Perawatan Pasien Covid

Perawatan Pasien Covid

Dampak dari pandemi COVID-19 yang disebabkan virus corona (korona) terus memukul sejumlah negara. Berbagai upaya terus dilakukan untuk menyelamatkan pasien virus corona. Namun, serangan virus corona yang masif juga membuat kewalahan dokter dan petugas kesehatan lainnya di rumah sakit.

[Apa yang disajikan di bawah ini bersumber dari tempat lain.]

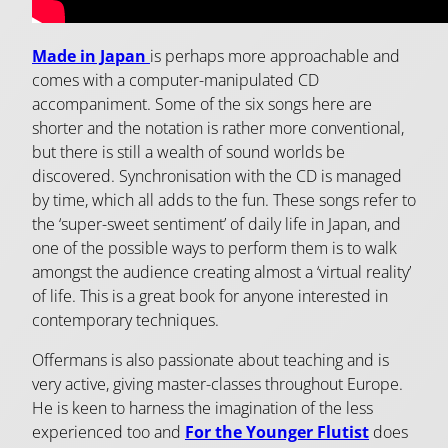
Made in Japan
is perhaps more approachable and
comes with a computer-manipulated CD
accompaniment. Some of the six songs here are
shorter and the notation is rather more conventional,
but there is still a wealth of sound worlds be
discovered. Synchronisation with the CD is managed
by time, which all adds to the fun. These songs refer to
the ‘super-sweet sentiment’ of daily life in Japan, and
one of the possible ways to perform them is to walk
amongst the audience creating almost a ‘virtual reality’
of life. This is a great book for anyone interested in
contemporary techniques.
Offermans is also passionate about teaching and is
very active, giving master-classes throughout Europe.
He is keen to harness the imagination of the less
experienced too and
For the Younger Flutist
does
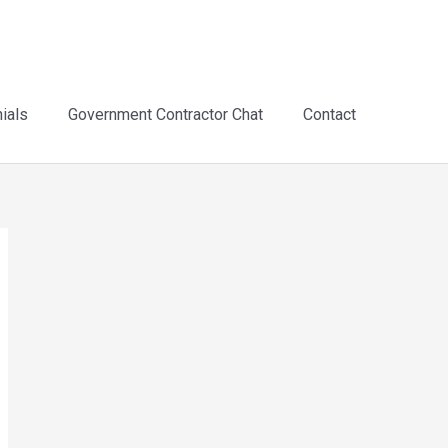
ials
Government Contractor Chat
Contact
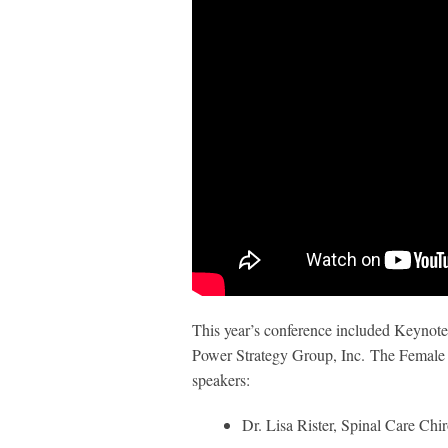
This year’s conference included Keynot
Power Strategy Group, Inc. The Female E
speakers:
Dr. Lisa Rister, Spinal Care Chi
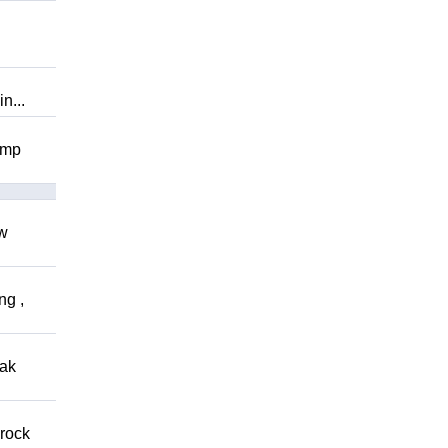
n...
omp
ow
ng ,
eak
 rock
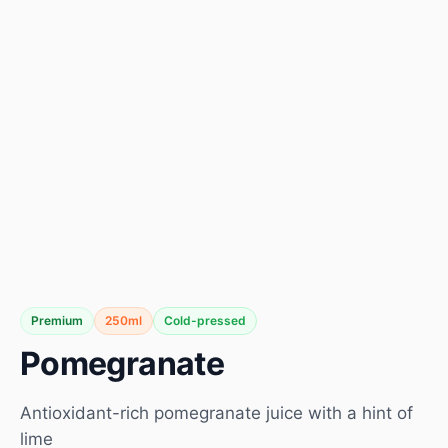
Premium
250ml
Cold-pressed
Pomegranate
Antioxidant-rich pomegranate juice with a hint of
lime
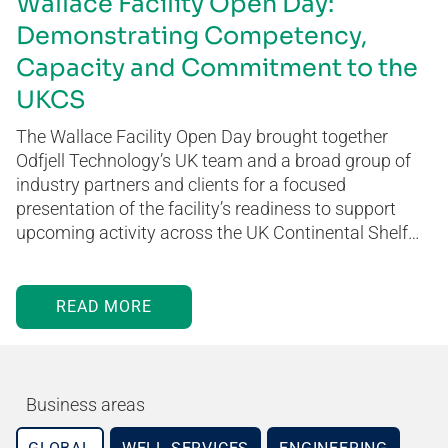
Wallace Facility Open Day:
Demonstrating Competency,
Capacity and Commitment to the
UKCS
The Wallace Facility Open Day brought together
Odfjell Technology’s UK team and a broad group of
industry partners and clients for a focused
presentation of the facility’s readiness to support
upcoming activity across the UK Continental Shelf…
READ MORE
Business areas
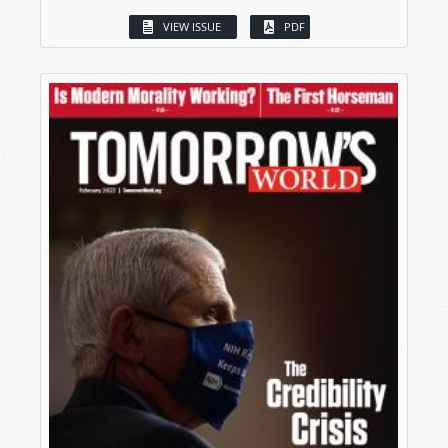
VIEW ISSUE
PDF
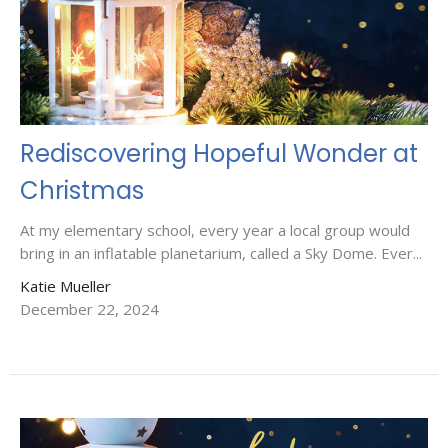
Rediscovering Hopeful Wonder at
Christmas
At my elementary school, every year a local group would
bring in an inflatable planetarium, called a Sky Dome. Ever...
Katie Mueller
December 22, 2024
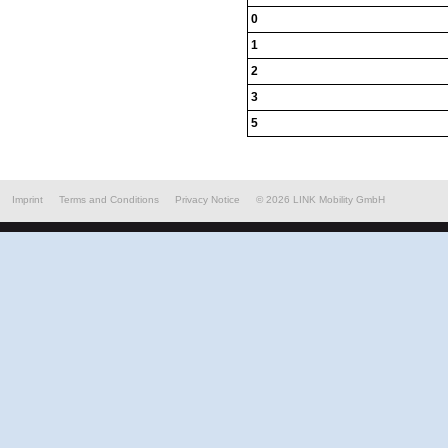
0
1
2
3
5
Imprint
Terms and Conditions
Privacy Notice
©
2026
LINK Mobility GmbH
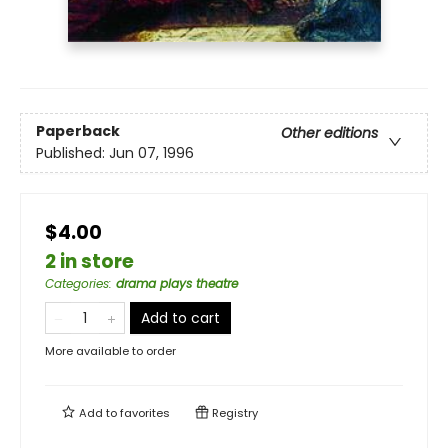
Paperback
Other editions
Published:
Jun 07, 1996
$4.00
2 in store
Categories
:
drama plays theatre
Add to cart
More available to order
Add to
favorites
Registry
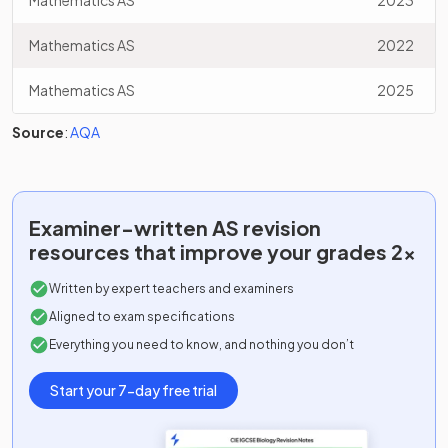
Mathematics AS
2023
Mathematics AS
2022
Mathematics AS
2025
Source
:
AQA
Examiner-written
AS
revision
resources that improve your grades 2x
Written by expert teachers and examiners
Aligned to exam specifications
Everything you need to know, and nothing you don’t
Start your 7-day free trial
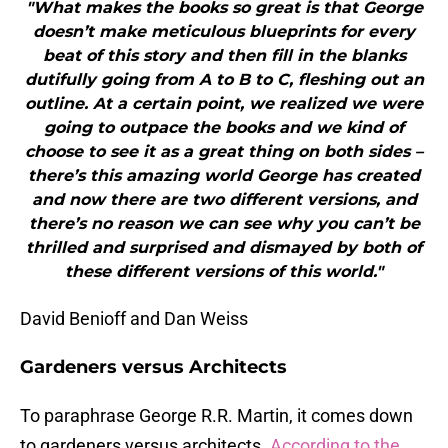
"What makes the books so great is that George
doesn’t make meticulous blueprints for every
beat of this story and then fill in the blanks
dutifully going from A to B to C, fleshing out an
outline. At a certain point, we realized we were
going to outpace the books and we kind of
choose to see it as a great thing on both sides –
there’s this amazing world George has created
and now there are two different versions, and
there’s no reason we can see why you can’t be
thrilled and surprised and dismayed by both of
these different versions of this world."
David Benioff and Dan Weiss
Gardeners versus Architects
To paraphrase George R.R. Martin, it comes down
to gardeners versus architects.
According to the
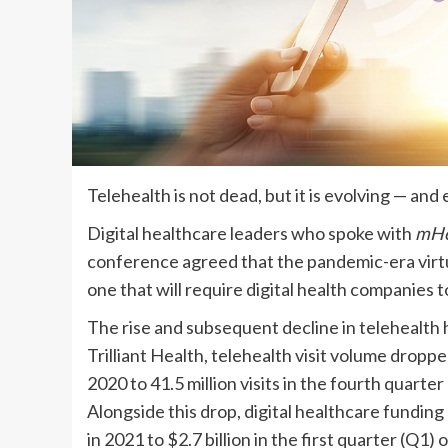
Telehealth is not dead, but it is evolving — and
Digital healthcare leaders who spoke with
mHe
conference agreed that the pandemic-era virtua
one that will require digital health companies to
The rise and subsequent decline in telehealth
Trilliant Health, telehealth visit volume droppe
2020 to 41.5 million visits in the fourth quarte
Alongside this drop, digital healthcare funding
in 2021 to $2.7 billion in the first quarter (Q1)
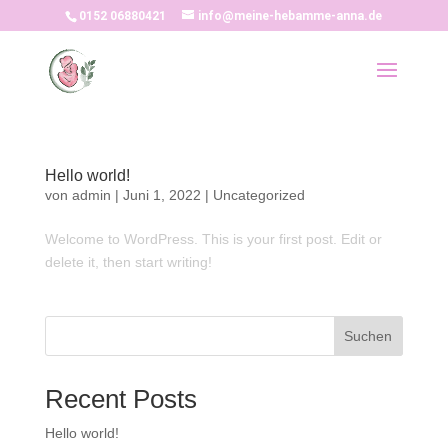
0152 06880421
info@meine-hebamme-anna.de
Hello world!
von
admin
|
Juni 1, 2022
|
Uncategorized
Welcome to WordPress. This is your first post. Edit or
delete it, then start writing!
Suchen
Recent Posts
Hello world!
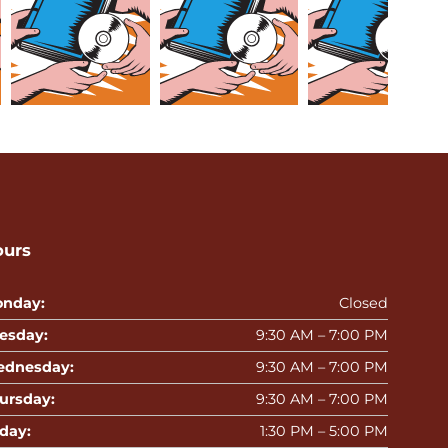
ours
nday:
Closed
esday:
9:30 AM – 7:00 PM
dnesday:
9:30 AM – 7:00 PM
ursday:
9:30 AM – 7:00 PM
iday:
1:30 PM – 5:00 PM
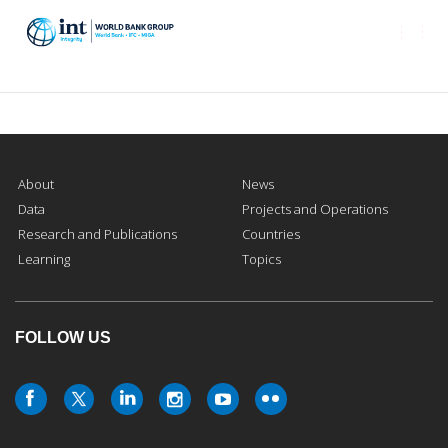
Togg
navi
About
News
Data
Projects and Operations
Research and Publications
Countries
Learning
Topics
FOLLOW US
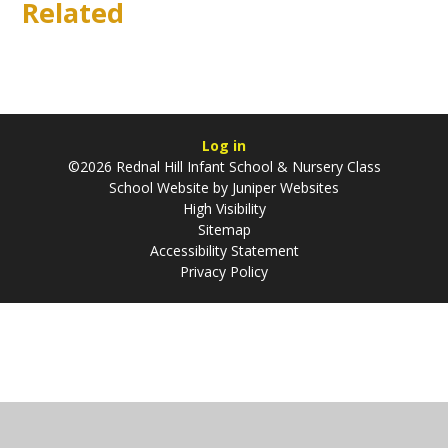
Related
Log in
©2026 Rednal Hill Infant School & Nursery Class
School Website by
Juniper Websites
High Visibility
Sitemap
Accessibility Statement
Privacy Policy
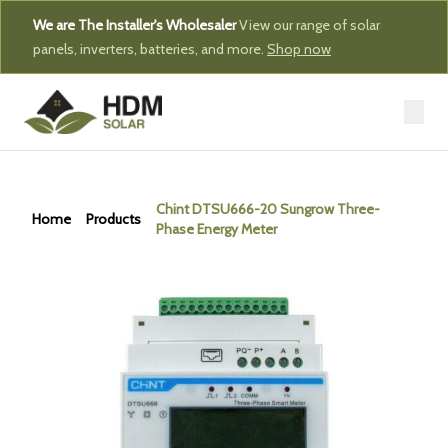
We are The Installer's Wholesaler
View our range of solar
panels, inverters, batteries, and more.
Shop now
Chint DTSU666-20 Sungrow Three-
Home
Products
Phase Energy Meter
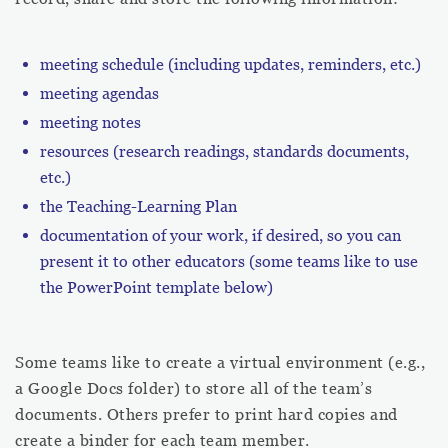
meeting schedule (including updates, reminders, etc.)
meeting agendas
meeting notes
resources (research readings, standards documents,
etc.)
the Teaching-Learning Plan
documentation of your work, if desired, so you can
present it to other educators (some teams like to use
the PowerPoint template below)
Some teams like to create a virtual environment (e.g.,
a Google Docs folder) to store all of the team’s
documents. Others prefer to print hard copies and
create a binder for each team member.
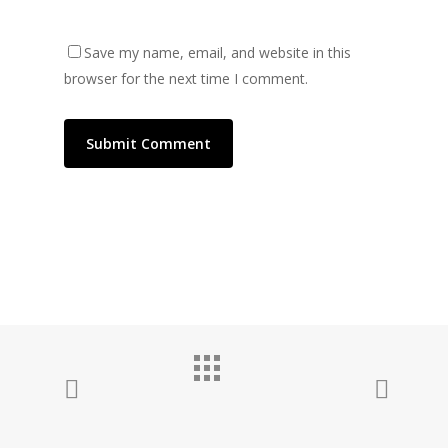
Save my name, email, and website in this
browser for the next time I comment.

Sebenarnya Organisasi Kesehatan Dunia (WHO) telah mengembangkan saran cepat untuk memenuhi kebutuhan mengenai perawatan pasien yang diduga terinfeksi COVID-19 di rumah. Namun yang perlu dicatat, bukan sembarang pasien yang bisa dirawat di rumah. Lalu, bagaiman cara merawat pasien dengan gejala ringan corona di rumah ?

Lantas, seperti apa rekomendasi untuk merawat pasien di rumah? Berikut pedoman yang diterbitkan WHO dan Kementerian Kesehatan RI – Direktorat Jenderal Pencegahan dan Pengendalian Penyakit.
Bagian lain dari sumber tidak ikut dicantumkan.